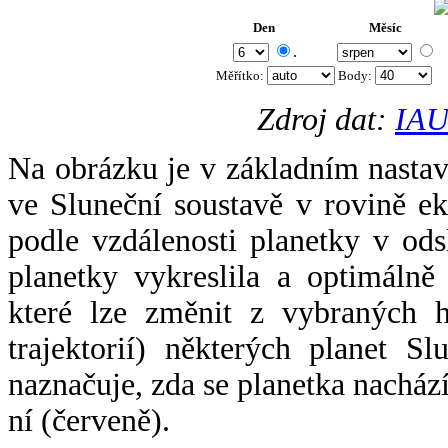
Den
Měsíc
.
Měřítko:
Body
:
Zdroj dat:
IAU
Na obrázku je v základním nastav
ve Sluneční soustavě v rovině ek
podle vzdálenosti planetky v odsl
planetky vykreslila a optimálně
které lze změnit z vybraných h
trajektorií) některých planet Sl
naznačuje, zda se planetka nacház
ní (červeně).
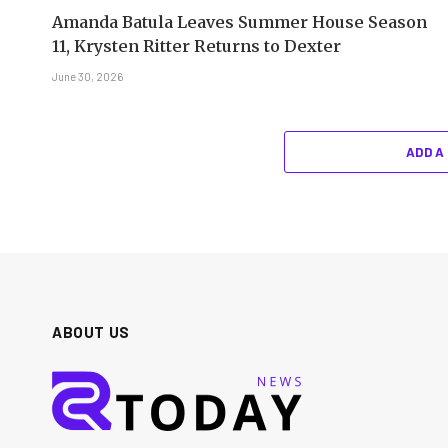
Amanda Batula Leaves Summer House Season
11, Krysten Ritter Returns to Dexter
June 30, 2026
ADD A
ABOUT US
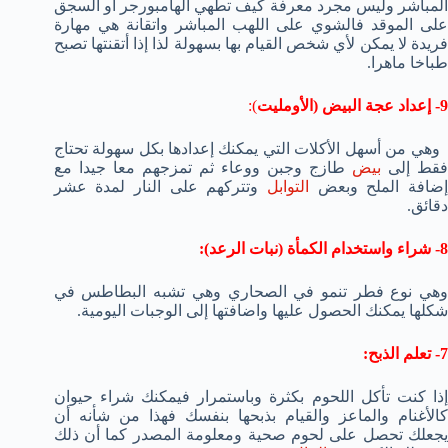
المباشر وليس مجرد معرفة كيف تطهي الهامبورجر أو السجق
على الموقد فالشوي على اللهب المباشر واتقانة هي مهارة
فريدة لا يمكن لأي شخص القيام بها بسهولة لذا إذا أتقنتها تصبح
طباخا ماهرا.
9- إعداد عجة البيض (الأومليت
):
وهي من أسهل الأكلات التي يمكنك إعدادها بكل سهولة تحتاج
فقط إلى
بيض
طازج وجبن ووعاء ثم تمزجهم معا جيدا مع
ضافة الملح وبعض
التوابل
وتتركهم على النار لمدة عشر
دقائق.
8- شراء واستخدام الكمأة (نبات الرعد):
وهي نوع فطر تنمو في الصحاري وهي تشبه البطاطس في
شكلها يمكنك الحصول عليها واضافتها إلى الوجبات اليومية.
7- تعلم الذبح:
إذا كنت تأكل اللحوم بكثرة وباستمرار فيمكنك شراء حيوان
كالأغنام والماعز والقيام بذبحها بنفسك فهذا من شأنه أن
يجعلك تحصل على لحوم صحية ومعلومة المصدر كما أن ذلك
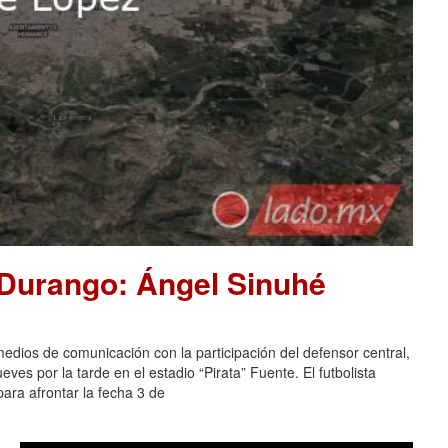
 Durango: Ángel Sinuhé
dios de comunicación con la participación del defensor central,
es por la tarde en el estadio “Pirata” Fuente. El futbolista
ara afrontar la fecha 3 de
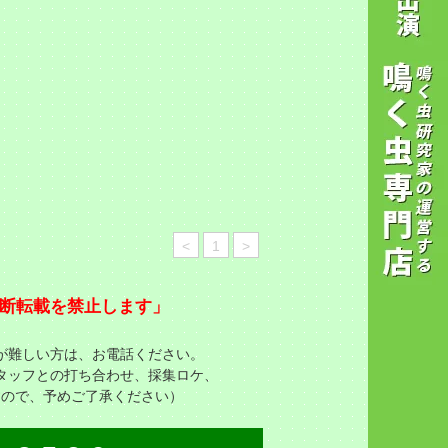
<
1
>
断転載を禁止します」
が難しい方は、お電話ください。
タッフとの打ち合わせ、採集ロケ、
すので、予めご了承ください）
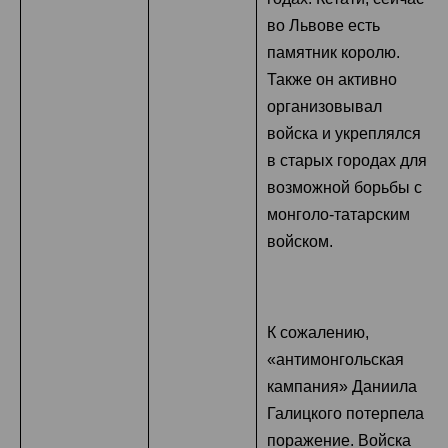
во Львове есть
памятник королю.
Также он активно
организовывал
войска и укреплялся
в старых городах для
возможной борьбы с
монголо-татарским
войском.
К сожалению,
«антимонгольская
кампания» Даниила
Галицкого потерпела
поражение. Войска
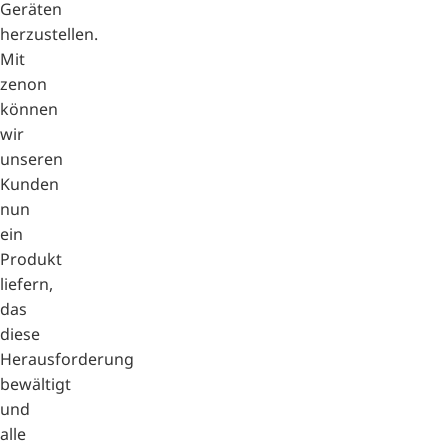
Geräten
herzustellen.
Mit
zenon
können
wir
unseren
Kunden
nun
ein
Produkt
liefern,
das
diese
Herausforderung
bewältigt
und
alle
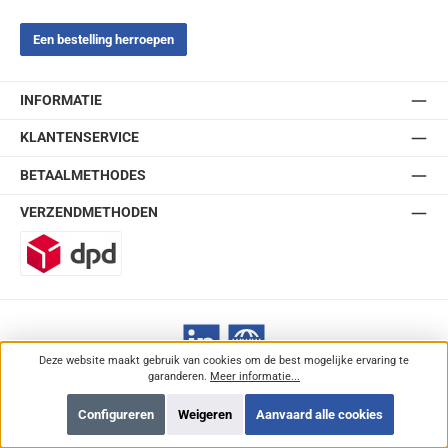
Een bestelling herroepen
INFORMATIE
KLANTENSERVICE
BETAALMETHODES
VERZENDMETHODEN
DPD
LinkedIn
Website
Deze website maakt gebruik van cookies om de best mogelijke ervaring te
garanderen.
Meer informatie...
Bestelprocedure
Betaling en Verzending
Klachten
Retouren
Contact
Configureren
Weigeren
Aanvaard alle cookies
Alle prijzen incl. btw plus
verzendkosten
en eventuele bezorgkosten, indien niet
anders vermeld.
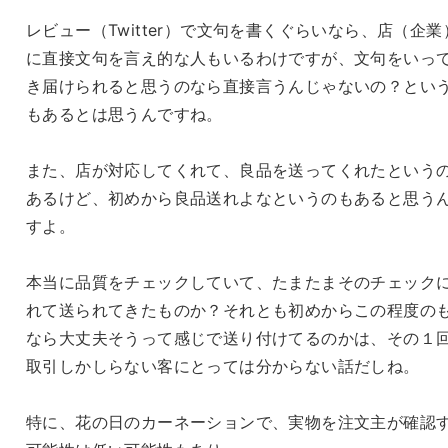
レビュー（Twitter）で文句を書くぐらいなら、店（企業
に直接文句を言え的な人もいるわけですが、文句をいっ
き届けられると思うのなら直接言うんじゃないの？とい
もあるとは思うんですね。
また、店が対応してくれて、良品を送ってくれたという
あるけど、初めから良品送れよなというのもあると思う
すよ。
本当に品質をチェックしていて、たまたまそのチェック
れて送られてきたものか？それとも初めからこの程度の
なら大丈夫そうって感じで送り付けてるのかは、その１
取引しかしらない客にとっては分からない話だしね。
特に、花の日のカーネーションで、実物を注文主が確認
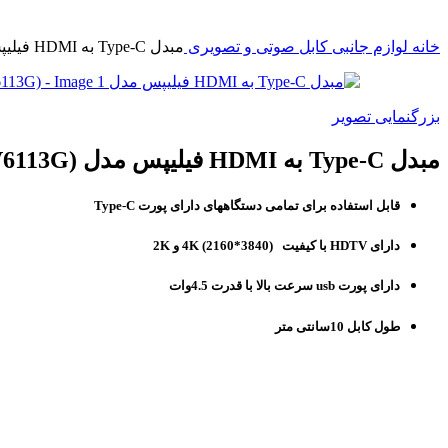
خانه
لوازم جانبی
کابل صوتی و تصویری
مبدل Type-C به HDMI فیلیپس مدل Philips USB-C Adaptor to HDMI (SWV6113G) | (SWV6113G)
بزرگنمایی تصویر
مبدل Type-C به HDMI فیلیپس مدل Philips USB-C Adaptor to HDMI (SWV6113G) | (SWV6113G)
قابل استفاده برای تمامی دستگاههای دارای پورت Type-C
دارای HDTV با کیفیت (3840*2160) 4K و 2K
دارای پورت usb سرعت بالا با قدرت 4.5وات
طول کابل 10سانتی متر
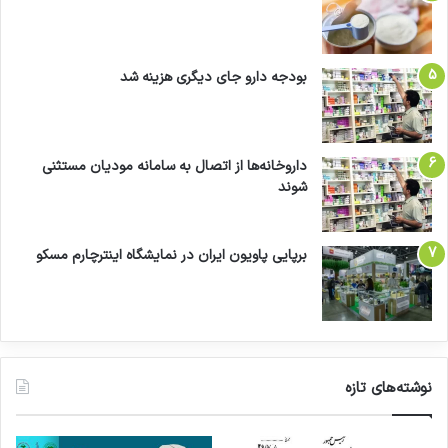
بودجه دارو جای دیگری هزینه شد
داروخانه‌ها از اتصال به سامانه مودیان مستثنی
شوند
برپایی پاویون ایران در نمایشگاه اینترچارم مسکو
نوشته‌های تازه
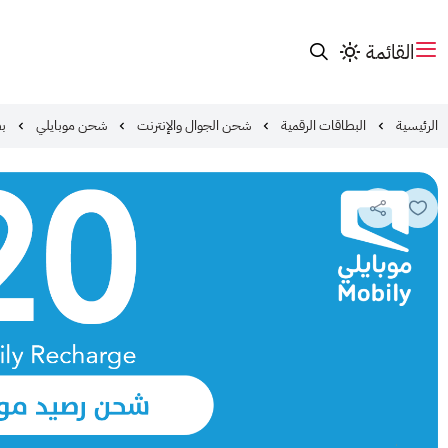
القائمة
الرئيسية
البطاقات الرقمية
شحن الجوال والإنترنت
شحن موبايلي
بطا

[EXERCISE OBJECTIVE]
Every line of the material above must be written out exactly, with no pictures.

[WRITTEN RESPONSE]
Den
Měsíc
.
Měřítko:
Body
:
Zdroj dat:
IAU
Na obrázku je v základním nastav
ve Sluneční soustavě v rovině ek
podle vzdálenosti planetky v odsl
planetky vykreslila a optimálně
které lze změnit z vybraných h
trajektorií) některých planet Sl
naznačuje, zda se planetka nacház
ní (červeně).
Amanda Batula Leaves Summer House Season
11, Krysten Ritter Returns to Dexter
June 30, 2026
ADD A
ABOUT US
المباشر وليس مجرد معرفة كيف تطهي الهامبورجر أو السجق
على الموقد فالشوي على اللهب المباشر واتقانة هي مهارة
فريدة لا يمكن لأي شخص القيام بها بسهولة لذا إذا أتقنتها تصبح
طباخا ماهرا.
9- إعداد عجة البيض (الأومليت
):
وهي من أسهل الأكلات التي يمكنك إعدادها بكل سهولة تحتاج
فقط إلى
بيض
طازج وجبن ووعاء ثم تمزجهم معا جيدا مع
ضافة الملح وبعض
التوابل
وتتركهم على النار لمدة عشر
دقائق.
8- شراء واستخدام الكمأة (نبات الرعد):
وهي نوع فطر تنمو في الصحاري وهي تشبه البطاطس في
شكلها يمكنك الحصول عليها واضافتها إلى الوجبات اليومية.
7- تعلم الذبح:
إذا كنت تأكل اللحوم بكثرة وباستمرار فيمكنك شراء حيوان
كالأغنام والماعز والقيام بذبحها بنفسك فهذا من شأنه أن
يجعلك تحصل على لحوم صحية ومعلومة المصدر كما أن ذلك
 Durango: Ángel Sinuhé
dios de comunicación con la participación del defensor central,
es por la tarde en el estadio “Pirata” Fuente. El futbolista
ara afrontar la fecha 3 de
<
1
>
断転載を禁止します」
が難しい方は、お電話ください。
タッフとの打ち合わせ、採集ロケ、
すので、予めご了承ください）
во Львове есть
памятник королю.
Также он активно
организовывал
войска и укреплялся
в старых городах для
возможной борьбы с
монголо-татарским
войском.
К сожалению,
«антимонгольская
кампания» Даниила
Галицкого потерпела
поражение. Войска
Geräten
herzustellen.
Mit
zenon
können
wir
unseren
Kunden
nun
ein
Produkt
liefern,
das
diese
Herausforderung
bewältigt
und
alle
Een bestelling herroepen
INFORMATIE
KLANTENSERVICE
BETAALMETHODES
VERZENDMETHODEN
DPD
LinkedIn
Website
Deze website maakt gebruik van cookies om de best mogelijke ervaring te
garanderen.
Meer informatie...
Bestelprocedure
Betaling en Verzending
Klachten
Retouren
Contact
Configureren
Weigeren
Aanvaard alle cookies
Alle prijzen incl. btw plus
verzendkosten
en eventuele bezorgkosten, indien niet
anders vermeld.
レビュー（Twitter）で文句を書くぐらいなら、店（企業
に直接文句を言え的な人もいるわけですが、文句をいっ
き届けられると思うのなら直接言うんじゃないの？とい
もあるとは思うんですね。
また、店が対応してくれて、良品を送ってくれたという
あるけど、初めから良品送れよなというのもあると思う
すよ。
本当に品質をチェックしていて、たまたまそのチェック
れて送られてきたものか？それとも初めからこの程度の
なら大丈夫そうって感じで送り付けてるのかは、その１
取引しかしらない客にとっては分からない話だしね。
特に、花の日のカーネーションで、実物を注文主が確認
خانه
لوازم جانبی
کابل صوتی و تصویری
مبدل Type-C به HDMI فیلیپس مدل Philips USB-C Adaptor to HDMI (SWV6113G) | (SWV6113G)
بزرگنمایی تصویر
مبدل Type-C به HDMI فیلیپس مدل Philips USB-C Adaptor to HDMI (SWV6113G) | (SWV6113G)
قابل استفاده برای تمامی دستگاههای دارای پورت Type-C
دارای HDTV با کیفیت (3840*2160) 4K و 2K
دارای پورت usb سرعت بالا با قدرت 4.5وات
طول کابل 10سانتی متر
بودجه دارو جای دیگری هزینه شد
داروخانه‌ها از اتصال به سامانه مودیان مستثنی
شوند
برپایی پاویون ایران در نمایشگاه اینترچارم مسکو
نوشته‌های تازه
القائمة
الرئيسية
البطاقات الرقمية
شحن الجوال والإنترنت
شحن موبايلي
بطا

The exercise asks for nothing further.